§ **Exercise prompt**
What you return must match the listing exactly, with every image removed.

§ **Data extracts**

- Opening Delimiter -

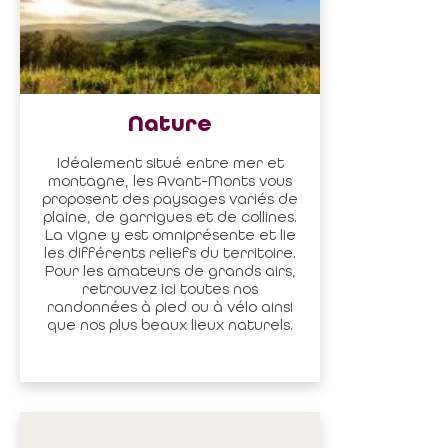
Nature
Idéalement situé entre mer et
montagne, les Avant-Monts vous
proposent des paysages variés de
plaine, de garrigues et de collines.
La vigne y est omniprésente et lie
les différents reliefs du territoire.
Pour les amateurs de grands airs,
retrouvez ici toutes nos
randonnées à pied ou à vélo ainsi
que nos plus beaux lieux naturels.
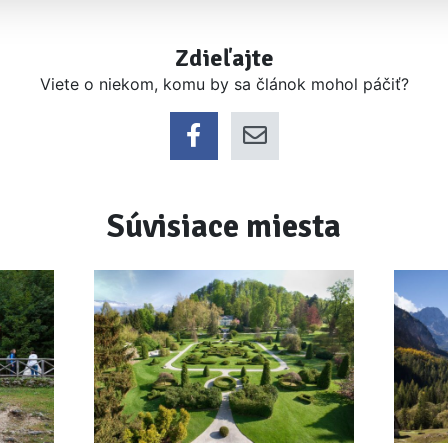
Zdieľajte
Viete o niekom, komu by sa článok mohol páčiť?
Súvisiace miesta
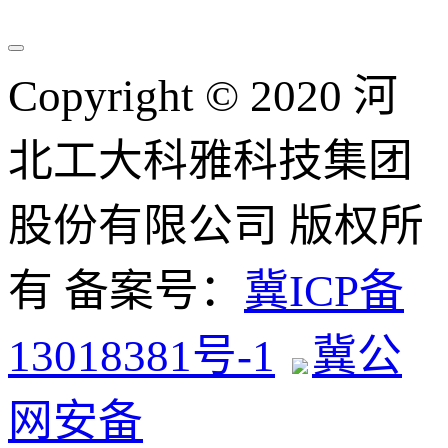
Copyright © 2020 河
北工大科雅科技集团
股份有限公司 版权所
有 备案号：
冀ICP备
13018381号-1
冀公
网安备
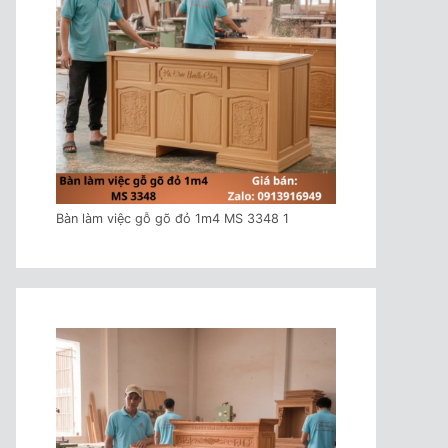
Bàn làm việc gỗ gõ đỏ 1m4 MS 3348 1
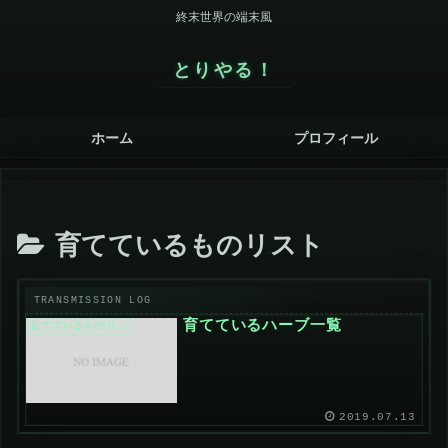
終末世界の端末風
とりやる！
ホーム
プロフィール
育てているものリスト
育てているハーブ一覧
育てているものリスト
2019.07.13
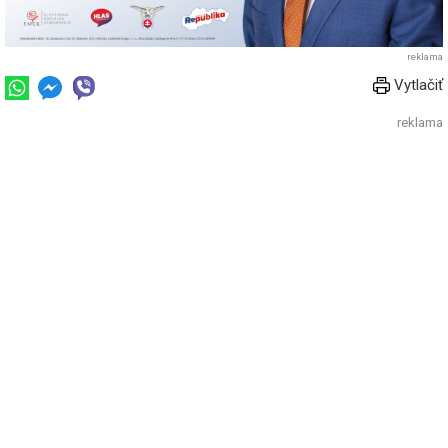
reklama
Vytlačiť
reklama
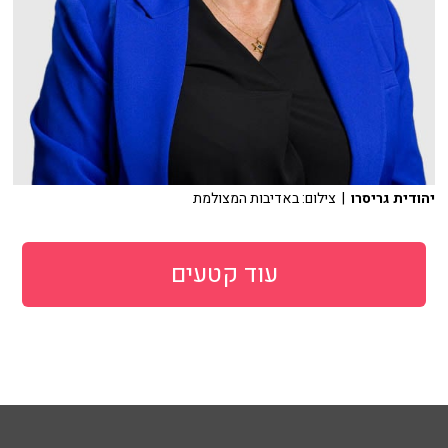
יהודית גריסרו
| צילום: באדיבות המצולמת
עוד קטעים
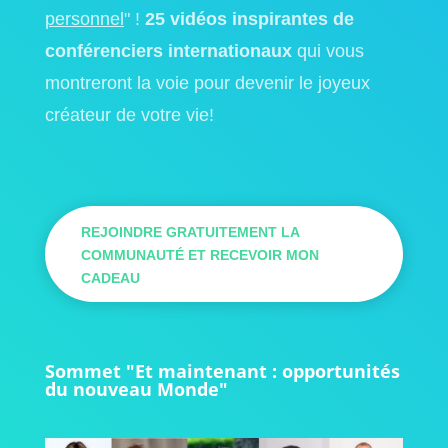
personnel
" !
25 vidéos inspirantes de
conférenciers internationaux
qui vous
montreront la voie pour devenir le joyeux
créateur de votre vie!
REJOINDRE GRATUITEMENT LA
COMMUNAUTÉ ET RECEVOIR MON
CADEAU
Sommet "Et maintenant : opportunités
du nouveau Monde"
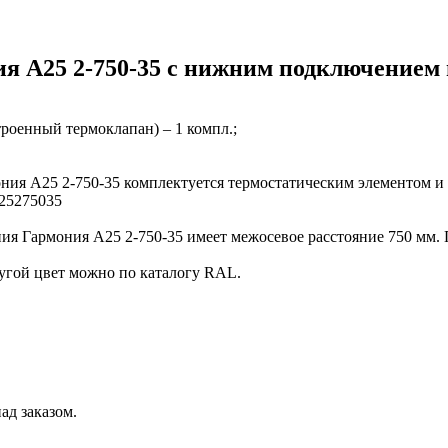
я А25 2-750-35 с нижним подключением 
троенный термоклапан) – 1 компл.;
ония А25 2-750-35 комплектуется термостатическим элементом 
А25275035
ия Гармония А25 2-750-35 имеет межосевое расстояние 750 мм. 
угой цвет можно по каталогу RAL.
ад заказом.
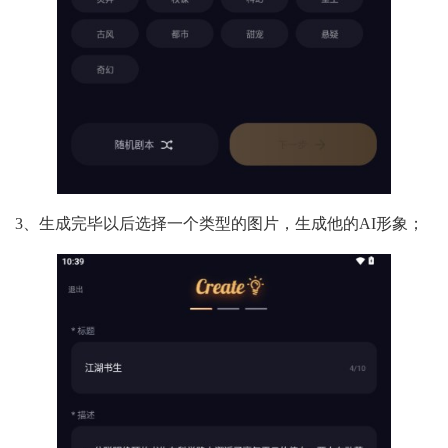
3、生成完毕以后选择一个类型的图片，生成他的AI形象；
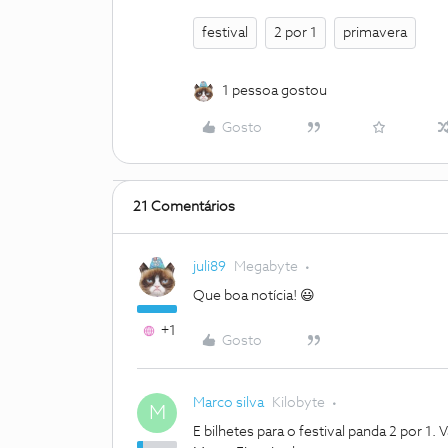
festival
2 por 1
primavera
1 pessoa gostou
Gosto
21 Comentários
juli89
Megabyte
Que boa notícia! 😃
+1
Gosto
Marco silva
Kilobyte
M
E bilhetes para o festival panda 2 por 1.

- Closing Delimiter -

§ **Result below**
Nature
Idéalement situé entre mer et
montagne, les Avant-Monts vous
proposent des paysages variés de
plaine, de garrigues et de collines.
La vigne y est omniprésente et lie
les différents reliefs du territoire.
Pour les amateurs de grands airs,
retrouvez ici toutes nos
randonnées à pied ou à vélo ainsi
que nos plus beaux lieux naturels.
Zdieľajte
Viete o niekom, komu by sa článok mohol páčiť?
Súvisiace miesta
Copyright © 2020 河
北工大科雅科技集团
股份有限公司 版权所
有 备案号：
冀ICP备
13018381号-1
冀公
网安备
Bàn làm việc gỗ gõ đỏ 1m4 MS 3348 1
終末世界の端末風
とりやる！
ホーム
プロフィール
育てているものリスト
育てているハーブ一覧
育てているものリスト
2019.07.13
reklama
Vytlačiť
reklama
יהודית גריסרו
| צילום: באדיבות המצולמת
עוד קטעים
personnel
" !
25 vidéos inspirantes de
conférenciers internationaux
qui vous
montreront la voie pour devenir le joyeux
créateur de votre vie!
REJOINDRE GRATUITEMENT LA
COMMUNAUTÉ ET RECEVOIR MON
CADEAU
Sommet "Et maintenant : opportunités
du nouveau Monde"
я А25 2-750-35 с нижним подключением 
троенный термоклапан) – 1 компл.;
ония А25 2-750-35 комплектуется термостатическим элементом 
А25275035
ия Гармония А25 2-750-35 имеет межосевое расстояние 750 мм. 
угой цвет можно по каталогу RAL.
ад заказом.
3、生成完毕以后选择一个类型的图片，生成他的AI形象；
festival
2 por 1
primavera
1 pessoa gostou
Gosto
21 Comentários
juli89
Megabyte
Que boa notícia! 😃
+1
Gosto
Marco silva
Kilobyte
M
E bilhetes para o festival panda 2 por 1.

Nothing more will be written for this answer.